For these reasons, the Court will dismiss Plaintiff's grievance-related claims for failure to state a claim upon which relief may be granted.
7. Injunctive Relief
Finally, Plaintiff's request for injunctive relief in this § 1983 action fails to state a claim upon which relief may be granted. To the extent that Plaintiff wishes to challenge his state-court conviction or sentence by asking for release from imprisonment, he may only do so through a petition for writ of habeas corpus. “A state prisoner's immediate or speedier release from incarceration is available only under § 2254, not § 1983.” Sisson v. Commonwealth of Ky., No. 4:10CV-P7-M, 2010 WL 715840, at *2 (W.D. Ky. Feb. 24, 2010); Faron v. Hardin Cnty. Att'y, No. 3:18-CV-P228-RGJ, 2018 WL 6438366, at *2 (W.D. Ky. Dec. 7, 2018). Thus, Plaintiff's claim for injunctive relief also will be dismissed for failure to state a claim upon which relief may be granted.
IV. CONCLUSION
For the reasons set forth above, IT IS HEREBY ORDERED that:
1. Plaintiff's official-capacity claims, grievance-related claims, and injunctive relief are DISMISSED pursuant to 28 U.S.C. § 1915A(b)(1) for failure to state a claim upon which relief may be granted.

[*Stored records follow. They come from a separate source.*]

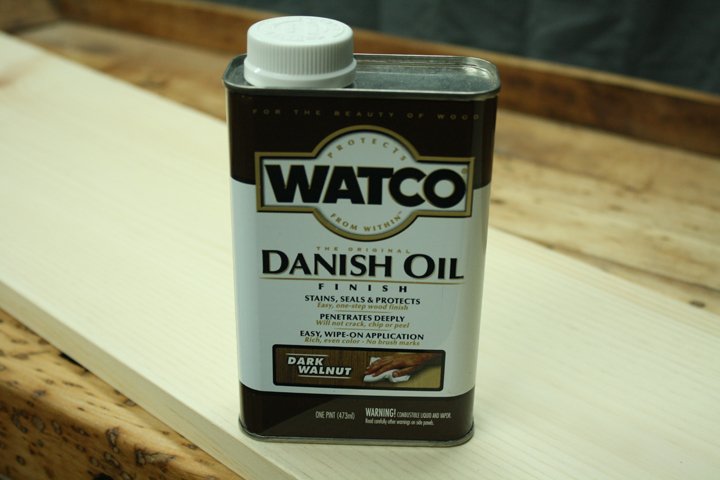 I want to click on brown wooden surface, so click(x=625, y=198). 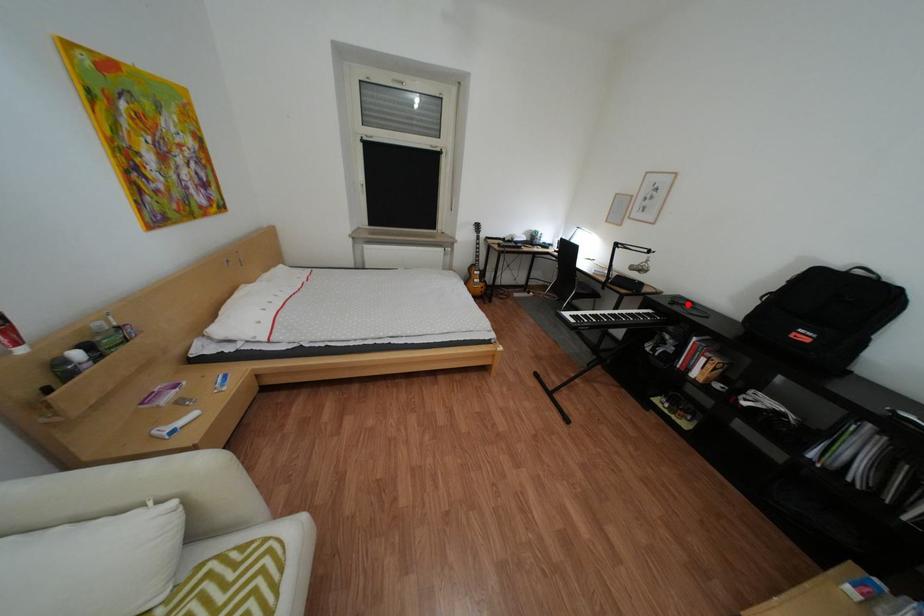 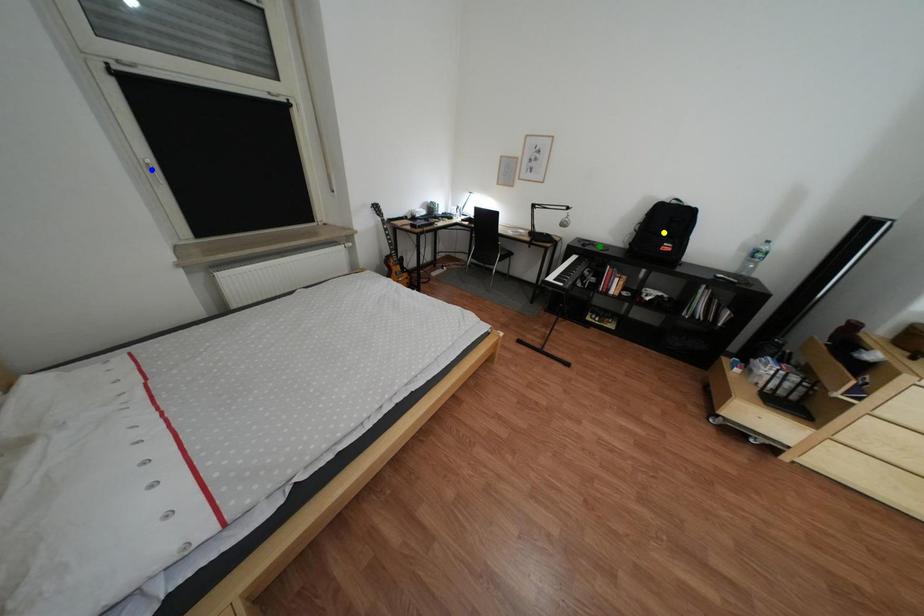 Question: I am providing you with two images of the same scene from different viewpoints. A red point is marked on the first image. You are given multiple points on the second image. Which point in image 2 is actually the same real-world point as the red point in image 1?

Choices:
 (A) yellow point
 (B) green point
 (C) blue point

Answer: (B) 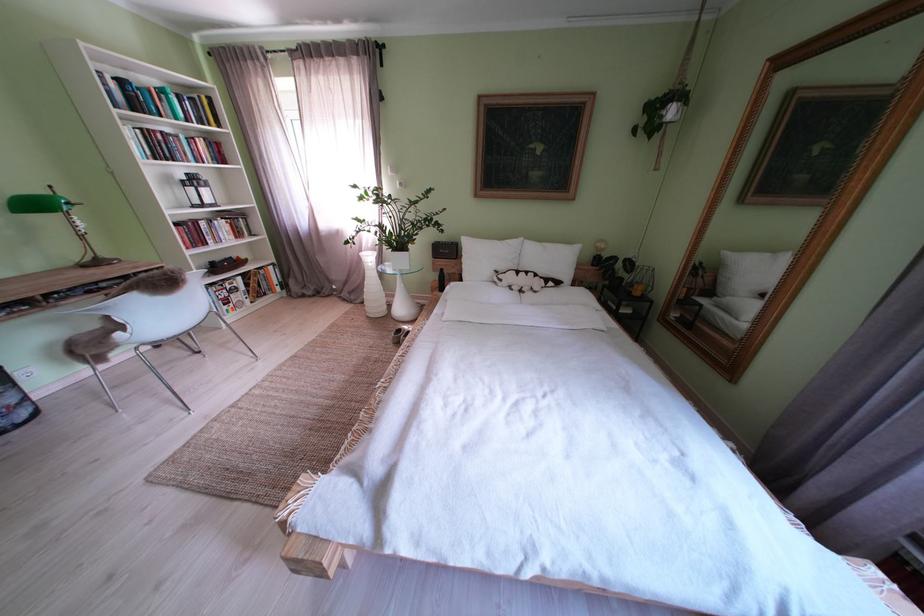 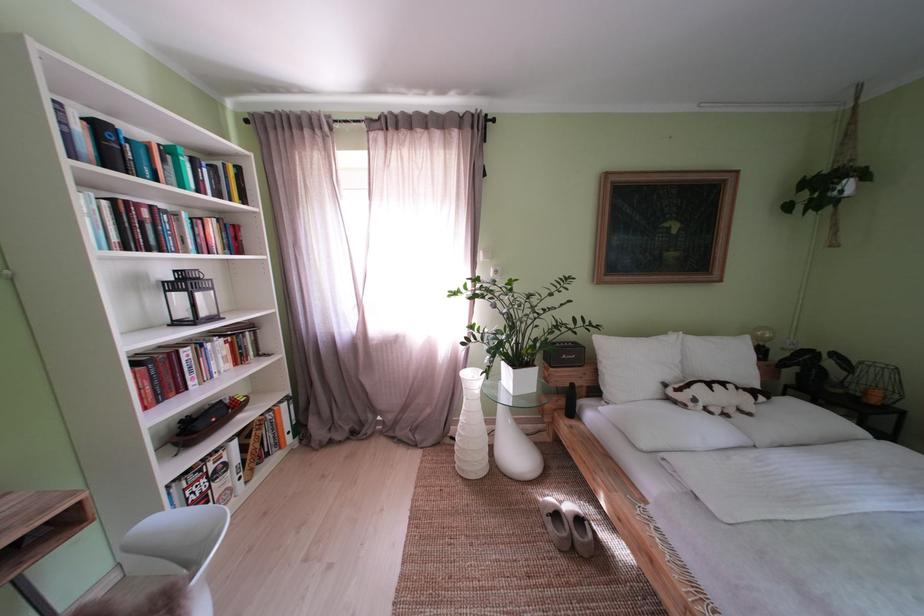 Find the pixel in the second image that matches pixel 490 262 in the first image.

(639, 369)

2. The Court will allow the following claims to proceed against Defendants in their individual capacity: Eighth Amendment failure-to-protect claim against Defendants Hardin and Beard; Eighth Amendment deliberate indifference to serious medical needs claim against Defendant Sharon; Fourth Amendment excessive force claim against Defendant Beard; First Amendment retaliation claim against Defendant Beard; and First Amendment interference with legal mail against Defendant Beard.
3. The Court will enter a Service and Scheduling Order to govern the development of this action.